In film, feeling is known as mood. Mood is created in the film’s text: the quality of light and color, the tempo of action and editing, casting, style of dialogue, production design, and musical score. The sum of all these textural qualities creates a particular mood. In general, mood, like setups, is a form of foreshadowing, a way of preparing or shaping the audiences, anticipations. Moment by moment, however, while the dynamic of the scene determines whether the emotion it causes is positive or negative, the mood makes this emotion specific.
Suppose the writer calls for a summer’s day, brightly colored flowers in window boxes, blossoms on the trees. The producer casts Jim Carry and Mira Sorvino. The director composes them in head-to-foot shots. Together they’ve created a comic mood. Comedy likes bright light and color. Comics need full shots because they act with their whole bodies.
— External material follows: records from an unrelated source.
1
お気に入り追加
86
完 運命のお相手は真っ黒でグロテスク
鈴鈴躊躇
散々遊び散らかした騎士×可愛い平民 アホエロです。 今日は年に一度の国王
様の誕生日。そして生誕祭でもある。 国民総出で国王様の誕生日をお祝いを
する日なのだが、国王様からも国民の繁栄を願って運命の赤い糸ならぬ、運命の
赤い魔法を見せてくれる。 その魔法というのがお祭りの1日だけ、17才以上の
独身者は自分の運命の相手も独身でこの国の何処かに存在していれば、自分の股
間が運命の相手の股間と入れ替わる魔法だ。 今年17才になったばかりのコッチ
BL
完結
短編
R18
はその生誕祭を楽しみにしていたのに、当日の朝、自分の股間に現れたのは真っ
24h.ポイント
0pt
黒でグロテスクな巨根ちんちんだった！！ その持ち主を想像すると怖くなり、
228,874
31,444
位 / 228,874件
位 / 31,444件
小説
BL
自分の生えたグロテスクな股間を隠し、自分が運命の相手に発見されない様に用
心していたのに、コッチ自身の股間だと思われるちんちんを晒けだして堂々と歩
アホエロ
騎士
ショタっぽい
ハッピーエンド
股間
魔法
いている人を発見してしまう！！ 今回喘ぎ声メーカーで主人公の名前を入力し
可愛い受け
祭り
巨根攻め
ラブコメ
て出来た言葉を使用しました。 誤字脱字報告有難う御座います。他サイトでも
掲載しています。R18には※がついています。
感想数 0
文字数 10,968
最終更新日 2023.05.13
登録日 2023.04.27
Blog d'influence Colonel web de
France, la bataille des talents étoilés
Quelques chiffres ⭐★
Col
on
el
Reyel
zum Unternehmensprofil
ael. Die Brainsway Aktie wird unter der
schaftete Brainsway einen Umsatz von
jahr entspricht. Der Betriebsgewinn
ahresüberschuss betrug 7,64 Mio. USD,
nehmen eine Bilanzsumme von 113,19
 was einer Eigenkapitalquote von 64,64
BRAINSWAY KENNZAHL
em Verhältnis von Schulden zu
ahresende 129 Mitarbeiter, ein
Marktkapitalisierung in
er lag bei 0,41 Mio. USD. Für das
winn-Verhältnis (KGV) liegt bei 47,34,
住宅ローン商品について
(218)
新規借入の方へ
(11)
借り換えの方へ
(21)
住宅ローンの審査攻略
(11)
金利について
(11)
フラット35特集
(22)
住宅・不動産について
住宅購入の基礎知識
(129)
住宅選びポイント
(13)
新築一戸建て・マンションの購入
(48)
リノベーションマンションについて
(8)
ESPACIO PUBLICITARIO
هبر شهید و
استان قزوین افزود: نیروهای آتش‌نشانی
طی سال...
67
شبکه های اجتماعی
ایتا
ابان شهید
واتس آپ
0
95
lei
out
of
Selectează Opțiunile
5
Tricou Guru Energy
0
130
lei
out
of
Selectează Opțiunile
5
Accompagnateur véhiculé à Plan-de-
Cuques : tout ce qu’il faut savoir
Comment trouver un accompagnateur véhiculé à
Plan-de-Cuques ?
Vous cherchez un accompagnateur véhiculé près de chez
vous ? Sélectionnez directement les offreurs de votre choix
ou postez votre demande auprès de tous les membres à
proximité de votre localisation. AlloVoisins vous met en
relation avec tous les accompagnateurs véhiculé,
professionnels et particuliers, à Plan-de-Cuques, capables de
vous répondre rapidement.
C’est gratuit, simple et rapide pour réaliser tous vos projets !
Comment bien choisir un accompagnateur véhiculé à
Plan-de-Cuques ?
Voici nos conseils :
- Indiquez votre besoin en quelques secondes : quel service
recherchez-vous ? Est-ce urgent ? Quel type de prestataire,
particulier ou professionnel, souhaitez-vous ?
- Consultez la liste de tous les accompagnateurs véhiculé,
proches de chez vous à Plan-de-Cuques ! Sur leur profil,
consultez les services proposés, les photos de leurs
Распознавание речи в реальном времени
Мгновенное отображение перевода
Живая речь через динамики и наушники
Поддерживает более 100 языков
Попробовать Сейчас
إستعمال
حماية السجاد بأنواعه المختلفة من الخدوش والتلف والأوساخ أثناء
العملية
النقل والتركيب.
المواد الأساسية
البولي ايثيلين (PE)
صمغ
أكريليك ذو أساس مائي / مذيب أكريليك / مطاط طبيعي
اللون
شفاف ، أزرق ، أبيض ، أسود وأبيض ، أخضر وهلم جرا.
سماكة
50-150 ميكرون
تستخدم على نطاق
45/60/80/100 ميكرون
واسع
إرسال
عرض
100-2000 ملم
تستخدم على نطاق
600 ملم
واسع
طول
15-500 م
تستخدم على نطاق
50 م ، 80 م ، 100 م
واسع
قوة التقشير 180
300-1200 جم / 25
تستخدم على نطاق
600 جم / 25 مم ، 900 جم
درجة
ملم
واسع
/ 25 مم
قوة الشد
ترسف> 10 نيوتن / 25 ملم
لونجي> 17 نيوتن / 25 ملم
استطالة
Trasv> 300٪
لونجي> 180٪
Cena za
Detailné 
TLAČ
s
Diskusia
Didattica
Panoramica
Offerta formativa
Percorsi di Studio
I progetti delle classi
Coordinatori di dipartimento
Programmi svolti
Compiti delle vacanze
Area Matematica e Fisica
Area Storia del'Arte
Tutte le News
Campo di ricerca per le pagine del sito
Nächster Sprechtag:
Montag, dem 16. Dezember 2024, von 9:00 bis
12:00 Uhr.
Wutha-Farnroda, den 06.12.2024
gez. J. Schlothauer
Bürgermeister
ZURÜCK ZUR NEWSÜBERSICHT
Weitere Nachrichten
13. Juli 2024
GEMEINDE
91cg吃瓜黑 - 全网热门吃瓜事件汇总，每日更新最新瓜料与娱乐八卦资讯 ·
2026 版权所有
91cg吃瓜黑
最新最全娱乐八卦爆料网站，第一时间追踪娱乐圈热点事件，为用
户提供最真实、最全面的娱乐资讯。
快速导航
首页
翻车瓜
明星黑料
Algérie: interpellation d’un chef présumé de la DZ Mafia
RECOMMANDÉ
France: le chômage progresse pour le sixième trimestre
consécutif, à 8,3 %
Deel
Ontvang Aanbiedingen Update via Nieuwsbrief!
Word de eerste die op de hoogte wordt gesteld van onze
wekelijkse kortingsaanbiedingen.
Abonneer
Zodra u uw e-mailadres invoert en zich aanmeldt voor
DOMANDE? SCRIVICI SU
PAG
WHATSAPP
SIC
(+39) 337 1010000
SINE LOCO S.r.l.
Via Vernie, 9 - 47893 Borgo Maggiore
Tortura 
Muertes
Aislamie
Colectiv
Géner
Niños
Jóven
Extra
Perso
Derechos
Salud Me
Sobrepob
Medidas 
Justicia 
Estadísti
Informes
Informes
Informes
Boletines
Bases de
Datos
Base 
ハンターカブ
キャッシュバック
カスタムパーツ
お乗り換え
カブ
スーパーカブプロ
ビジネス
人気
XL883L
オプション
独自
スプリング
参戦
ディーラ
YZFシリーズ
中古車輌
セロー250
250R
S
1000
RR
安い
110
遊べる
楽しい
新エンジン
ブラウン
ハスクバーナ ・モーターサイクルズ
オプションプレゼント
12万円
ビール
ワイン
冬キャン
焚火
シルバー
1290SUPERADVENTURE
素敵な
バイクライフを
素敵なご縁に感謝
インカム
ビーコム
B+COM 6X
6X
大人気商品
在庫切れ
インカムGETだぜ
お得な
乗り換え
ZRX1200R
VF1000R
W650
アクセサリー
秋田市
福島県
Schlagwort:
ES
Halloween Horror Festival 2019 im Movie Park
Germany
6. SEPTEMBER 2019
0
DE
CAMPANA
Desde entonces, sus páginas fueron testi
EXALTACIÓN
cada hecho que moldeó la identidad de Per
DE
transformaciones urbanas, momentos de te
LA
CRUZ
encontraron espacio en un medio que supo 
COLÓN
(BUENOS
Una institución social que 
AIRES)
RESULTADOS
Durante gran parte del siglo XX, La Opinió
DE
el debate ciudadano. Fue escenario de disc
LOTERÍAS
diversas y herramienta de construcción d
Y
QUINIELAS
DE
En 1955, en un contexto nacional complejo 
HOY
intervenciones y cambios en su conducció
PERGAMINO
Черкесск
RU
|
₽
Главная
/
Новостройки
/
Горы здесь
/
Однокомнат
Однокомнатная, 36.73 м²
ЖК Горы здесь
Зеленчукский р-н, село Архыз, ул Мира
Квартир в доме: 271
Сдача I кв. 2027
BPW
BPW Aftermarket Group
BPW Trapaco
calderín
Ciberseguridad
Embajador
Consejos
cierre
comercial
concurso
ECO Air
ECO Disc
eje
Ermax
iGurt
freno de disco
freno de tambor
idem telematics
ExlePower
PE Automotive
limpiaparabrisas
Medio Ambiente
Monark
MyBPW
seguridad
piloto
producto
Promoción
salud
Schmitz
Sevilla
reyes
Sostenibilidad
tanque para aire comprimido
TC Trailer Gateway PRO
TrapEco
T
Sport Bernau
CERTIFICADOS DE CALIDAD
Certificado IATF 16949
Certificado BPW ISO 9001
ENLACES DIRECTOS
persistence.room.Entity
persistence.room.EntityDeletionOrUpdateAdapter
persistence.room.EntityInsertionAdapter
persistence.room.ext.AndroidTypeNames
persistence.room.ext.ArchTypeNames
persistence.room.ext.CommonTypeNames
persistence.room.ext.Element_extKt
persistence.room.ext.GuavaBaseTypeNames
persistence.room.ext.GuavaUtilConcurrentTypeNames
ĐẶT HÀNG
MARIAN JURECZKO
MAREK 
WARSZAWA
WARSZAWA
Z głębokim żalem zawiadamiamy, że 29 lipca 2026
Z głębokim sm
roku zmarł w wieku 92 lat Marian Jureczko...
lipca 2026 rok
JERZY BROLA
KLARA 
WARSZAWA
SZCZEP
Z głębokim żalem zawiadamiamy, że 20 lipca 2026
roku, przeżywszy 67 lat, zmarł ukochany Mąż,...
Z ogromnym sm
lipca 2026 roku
But suppose the scene were set in the dead of night, the house spackled with shadows of trees blowing in the wind, moonlight, street light. The director shoots tight, canted angles and orders the lab to mute the colors. The producer casts Michael Madsen and Linda Fiorentino. Without changing a beat, the scene is now drenched in a Thriller mood.
The arc of the scene, sequence, or act determines the basic emotion. Mood makes it specific. But mood will not substitute for emotion. When we want mood experiences, we go to concerts or museums. When we want meaningful emotional experience, we go to the storyteller.